The Parables of Christ: a Discussion by Fr. James Buckley, FSSPby Fr. James B. Buckley, FSSP
From the December 2010 Newsletter

When I was in the fifth grade at St. Luke’s in the South Bronx, Sister Vincentia one morning darkened all the classroom windows and turned off the electric lights. Standing in front of us, she held an orange in her left hand and a flashlight in her right. She shined the flashlight on the orange so that all of us could see that the upper part was in light and the lower part in darkness. She rotated the orange and what had been in light was now in darkness and what had been in darkness was now in light. By showing us the relationship between an orange and a lighted flashlight in a darkened  room—something we could see—she taught us about something we could not see, i.e. the relationship between the sun and our planet earth.

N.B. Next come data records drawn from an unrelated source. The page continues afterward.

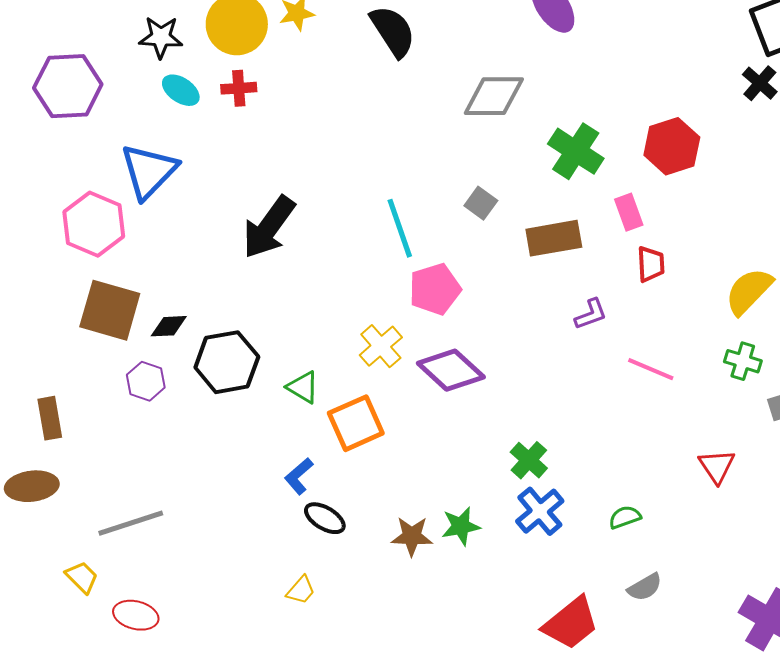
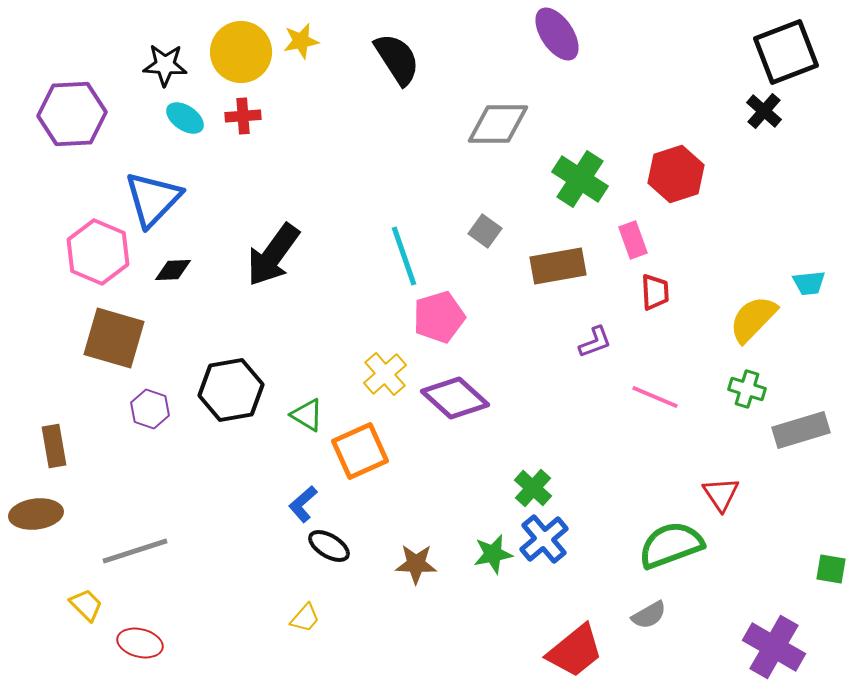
black diamond: (169, 326) -> (173, 270), moved
green semicircle: (625, 517) -> (671, 545), moved, size x2.0
green star: (461, 526) -> (493, 554), moved

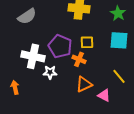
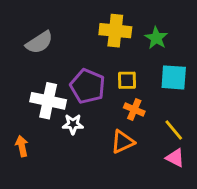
green star: (118, 13) -> (156, 38), moved
orange cross: (79, 59) -> (134, 110), moved
pink triangle: (104, 95) -> (175, 158), moved

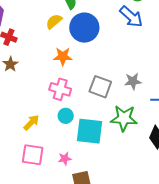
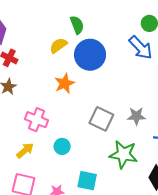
orange star: (63, 56) -> (65, 83), turned -30
pink cross: (60, 89) -> (37, 120), moved
cyan square: (89, 131) -> (87, 181), moved, size x0.7

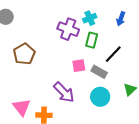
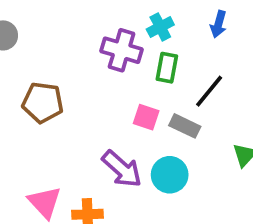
brown pentagon: (24, 54) -> (43, 103), turned -30
pink square: (79, 66) -> (146, 117), turned 32
cyan circle: (100, 97) -> (170, 175), moved

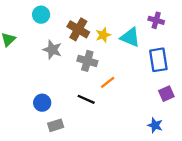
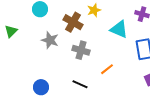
yellow star: (103, 35) -> (94, 10), moved
orange line: (108, 82) -> (107, 69), moved

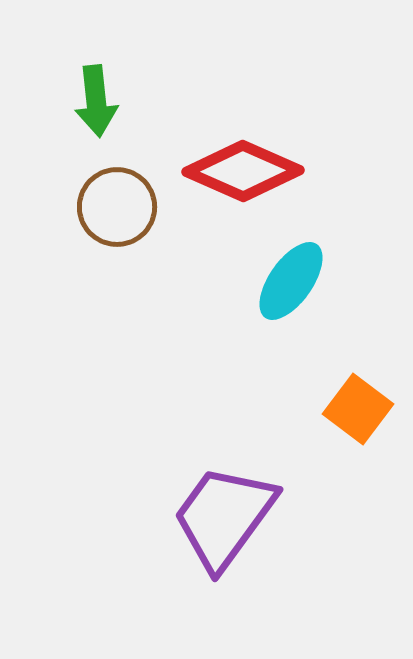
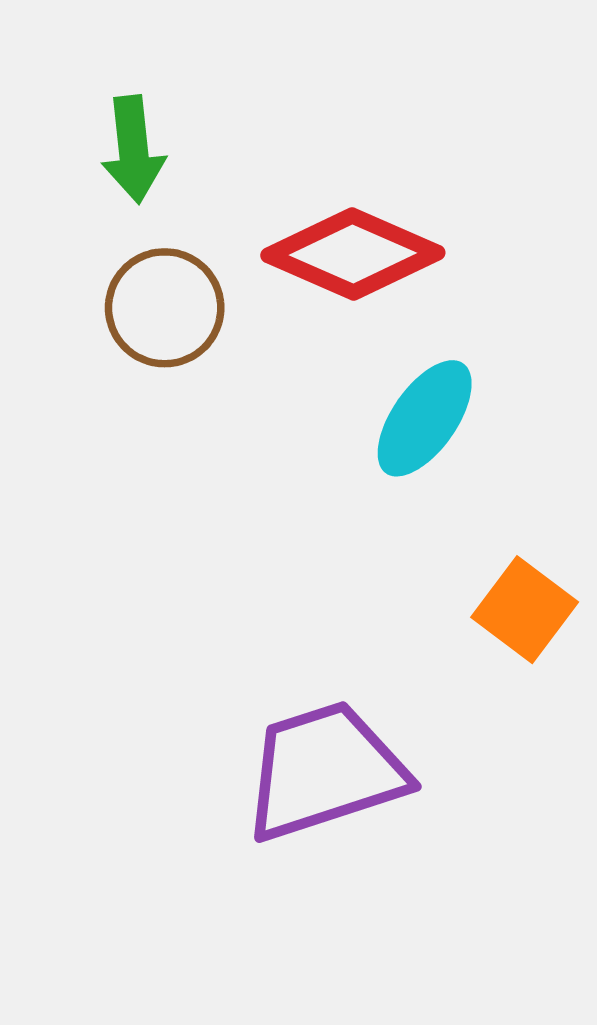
purple trapezoid: (224, 517) -> (324, 771), turned 36

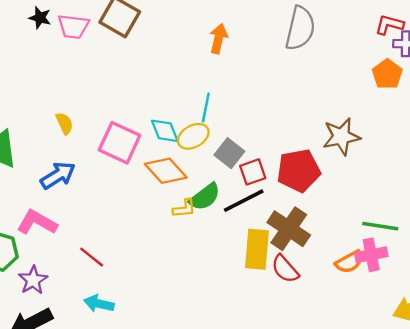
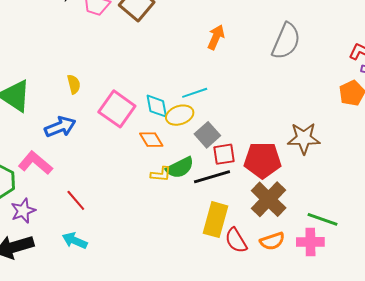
cyan line: (206, 107) -> (195, 93), turned 50
orange diamond: (166, 171) -> (151, 140), size x0.7
brown cross: (289, 229) -> (269, 199), moved
orange semicircle: (349, 262) -> (272, 241), moved

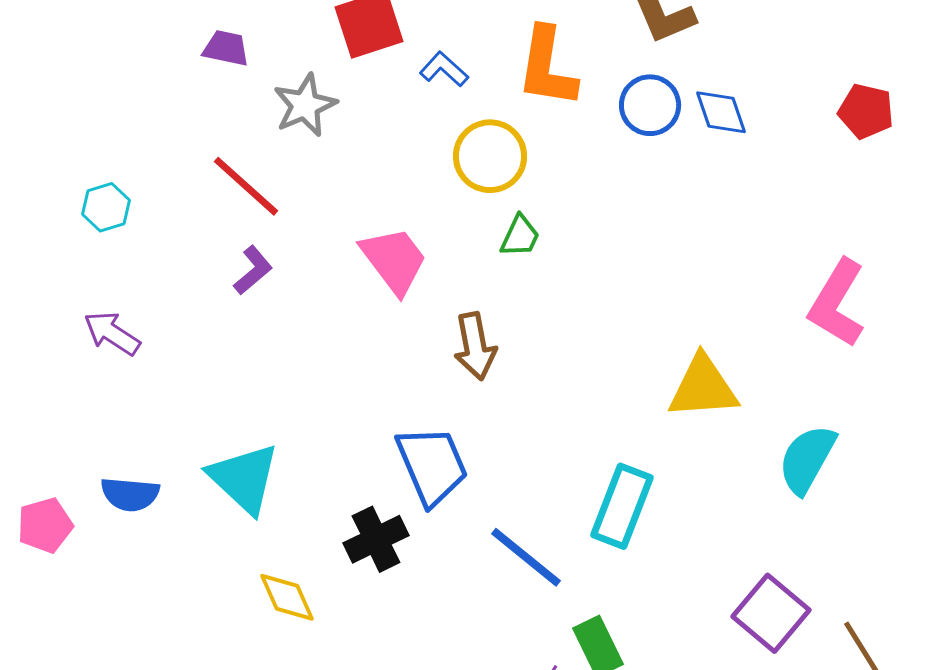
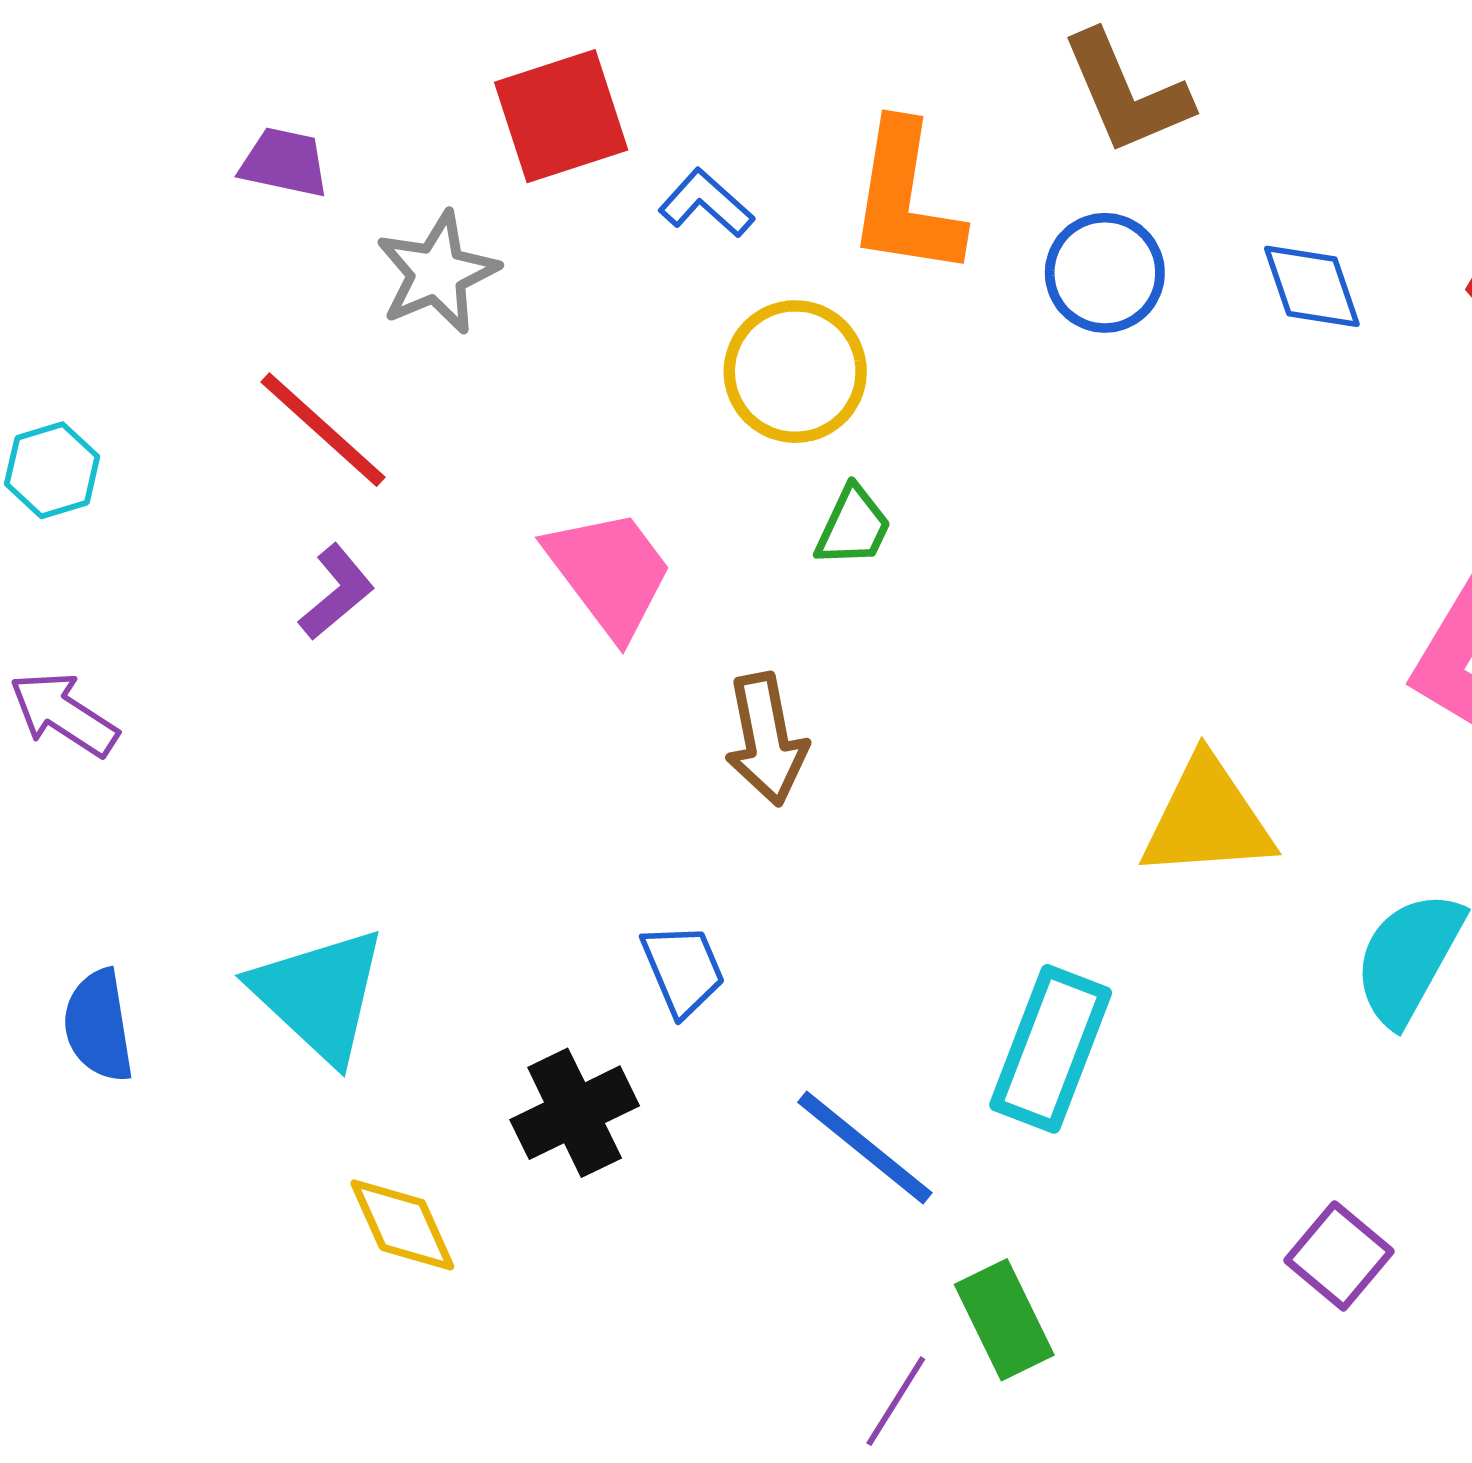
blue diamond: (721, 112) -> (1312, 286), moved
blue trapezoid: (432, 465) -> (683, 970), size x0.6
blue semicircle: (130, 494) -> (99, 1026), turned 76
purple square: (771, 613) -> (1339, 1256), size x0.7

In making known supernatural truths Christ also taught His audiences by comparisons with familiar things and He did this through parables. Parables belong to the literary category of a simile and not that of an allegory. In an allegory every detail of the literary figure corresponds to something outside of it. Saint Paul, for example, in his letter to the Ephesians uses allegory in describing the armor of the Christian in his fight against iniquity. He admonishes him to put on the “breastplate of justice,” take up “the shield of faith,” and wear the “helmet of salvation.” Each of those three pieces of armament signify three distinct spiritual realities, i.e. justice, faith and salvation. Unlike an allegory, a simile has one point of comparison. Matthew 10:16, for examples, says: “Behold, I send you as sheep in the midst of wolves.” Christ here compares the apostles to sheep because like the sheep they are weak and defenseless.

The parable is in the category of a simile because it provides a point of comparison between unlike things. It differs from a simple simile—according to commentators —because it teaches moral and dogmatic truths about the Kingdom of God. Secondly, because the parable does so by presenting an image in concrete detail, commentators further agree, that the parable is more elaborate than a simple simile.

In his Parables of the Kingdom, the Protestant commentator C.H. Dodd writes, “there is a reason for this realism in the parables of Jesus. It arises from a conviction that there is no mere analogy, but an inward affinity, between the natural order and the supernatural order, or as we might put it in the language of the parables themselves, the Kingdom of God is intrinsically like the processes of nature and of the daily life of man.” The Catholic commentator Leopold Fonck, S.J. makes the same point when in his Parables of the Gospel he writes: “That such images and comparisons for the illustration of the supernatural order exist everywhere in the natural world is in accordance with the relation which the divine creator willed should exist between the visible and the invisible world.”

A striking example of the visible world illustrating the invisible world is found in Our Lord’s explanation of the parable of the Sower. Just as the productiveness or non-productiveness of the seed depends upon the soil that receives it, so does the productiveness or non-productiveness of the word of God depend upon the receptiveness of those who hear it. This basic comparison is further subdivided. Just as the seed does not penetrate the footpath, the word of God does not penetrate the hearts of the calloused and indifferent. As the seed which flourished for a time in rocky ground and among thorns ultimately yielded no fruit, so it is with those who welcome the word of God but afterwards fall away. Some do so because they are unwilling to make the necessary sacrifices (the rocky ground) and others because they do not curb their inordinate desires (the thorns). The seed which bears fruit does not do so to the same degree and this re-emphasizes the point that the productiveness of God’s word depends on the receptiveness of those who hear it.

Because Christ did not explain all of his parables, Catholic exegetes have alerted us to clues of interpretation. Before touching on any of these, however, a difficulty regarding the object of the parables arising from Mark 4:11–12 (and parallel passages in Matthew 13:13 and Luke 8:10) must be confronted. There Christ says: “To you it is given to know the mystery of the kingdom of God: but to them that are without, all things are done in parables: That seeing they may not see, and not perceive; and hearing they may hear, and not understand; lest at any time they should be converted, and their sins should be forgiven them.”